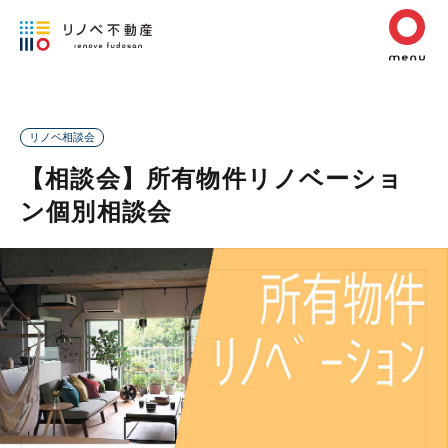
リノベ相談会
【相談会】所有物件リノベーショ
ン個別相談会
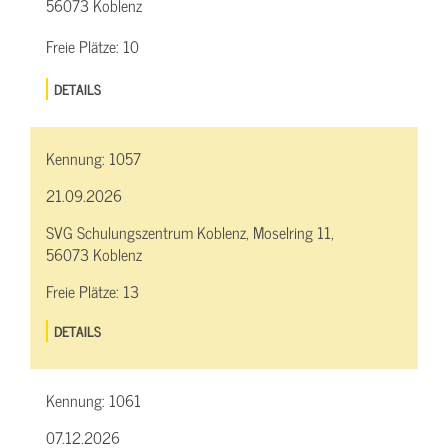
56073 Koblenz
Freie Plätze:
10
DETAILS
Kennung:
1057
21.09.2026
SVG Schulungszentrum Koblenz, Moselring 11,
56073 Koblenz
Freie Plätze:
13
DETAILS
Kennung:
1061
07.12.2026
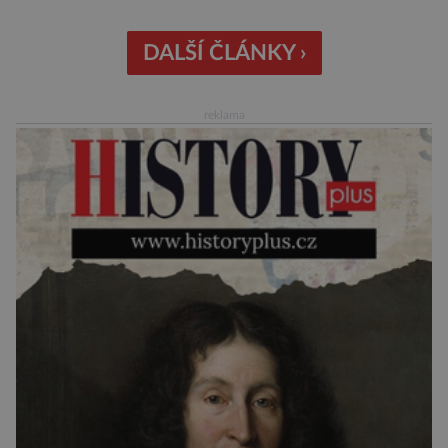
Nejnovější průzkumy ukazují, že za to lidé, kteří
chodí chronicky pozdě, možná úplně nemohou.
DALŠÍ ČLÁNKY ›
Jaké jsou nejčastější příčiny nedochvilnosti? A
dá se s ní bojovat? […]
reklama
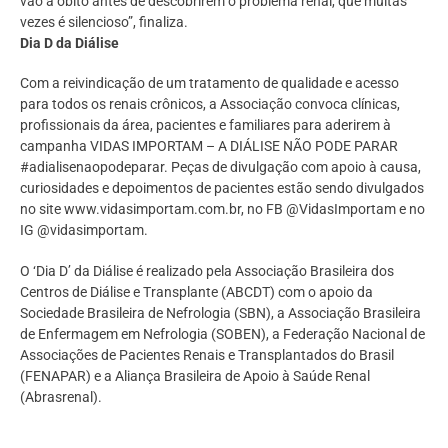
vão a óbito antes de descobrirem o problema renal, que muitas
vezes é silencioso”, finaliza.
Dia D da Diálise
Com a reivindicação de um tratamento de qualidade e acesso
para todos os renais crônicos, a Associação convoca clínicas,
profissionais da área, pacientes e familiares para aderirem à
campanha VIDAS IMPORTAM – A DIÁLISE NÃO PODE PARAR
#adialisenaopodeparar. Peças de divulgação com apoio à causa,
curiosidades e depoimentos de pacientes estão sendo divulgados
no site www.vidasimportam.com.br, no FB @VidasImportam e no
IG @vidasimportam.
O ‘Dia D’ da Diálise é realizado pela Associação Brasileira dos
Centros de Diálise e Transplante (ABCDT) com o apoio da
Sociedade Brasileira de Nefrologia (SBN), a Associação Brasileira
de Enfermagem em Nefrologia (SOBEN), a Federação Nacional de
Associações de Pacientes Renais e Transplantados do Brasil
(FENAPAR) e a Aliança Brasileira de Apoio à Saúde Renal
(Abrasrenal).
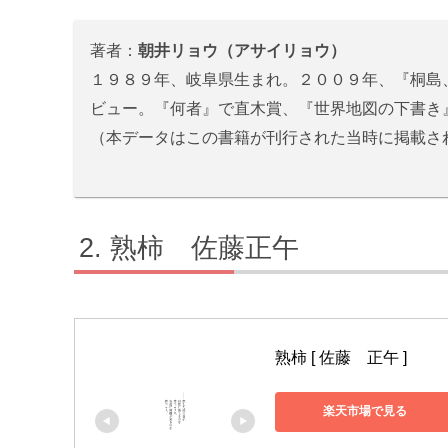
著者：
朝井リョウ（アサイリョウ）
１９８９年、岐阜県生まれ。２００９年、『桐島
ビュー。『何者』で直木賞、『世界地図の下書き
（本データはこの書籍が刊行された当時に掲載され
熟柿 佐藤正午
熟柿 [ 佐藤　正午 ]
楽天市場で見る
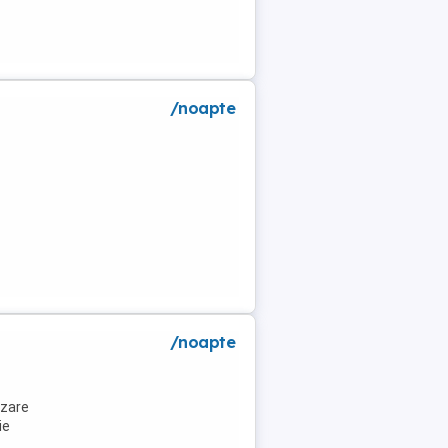
/noapte
a
/noapte
azare
ie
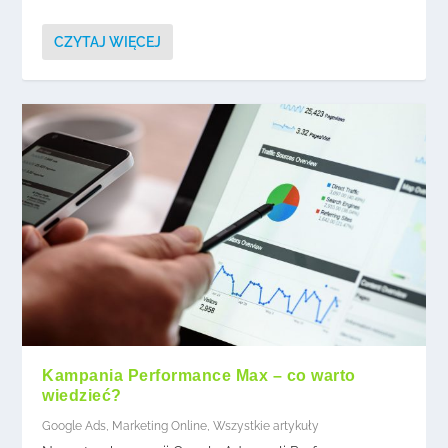
CZYTAJ WIĘCEJ
Kampania Performance Max – co warto
wiedzieć?
Google Ads
,
Marketing Online
,
Wszystkie artykuły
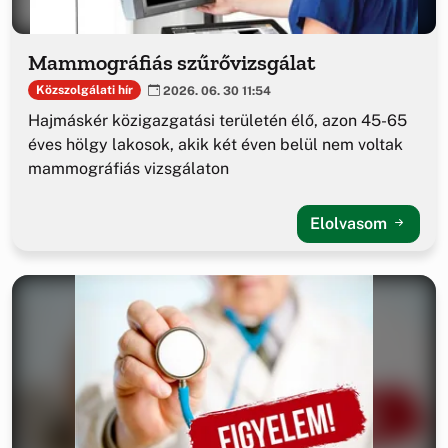
Mammográfiás szűrővizsgálat
Közszolgálati hír
2026. 06. 30 11:54
Hajmáskér közigazgatási területén élő, azon 45-65
éves hölgy lakosok, akik két éven belül nem voltak
mammográfiás vizsgálaton
Elolvasom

——————————

### EXERCISE OBJECTIVE
Lines in the listing above that contain the word "Associação" must be copied; leave out the rest.

### EXERCISE SOLUTION
para todos os renais crônicos, a Associação convoca clínicas,
O ‘Dia D’ da Diálise é realizado pela Associação Brasileira dos
Sociedade Brasileira de Nefrologia (SBN), a Associação Brasileira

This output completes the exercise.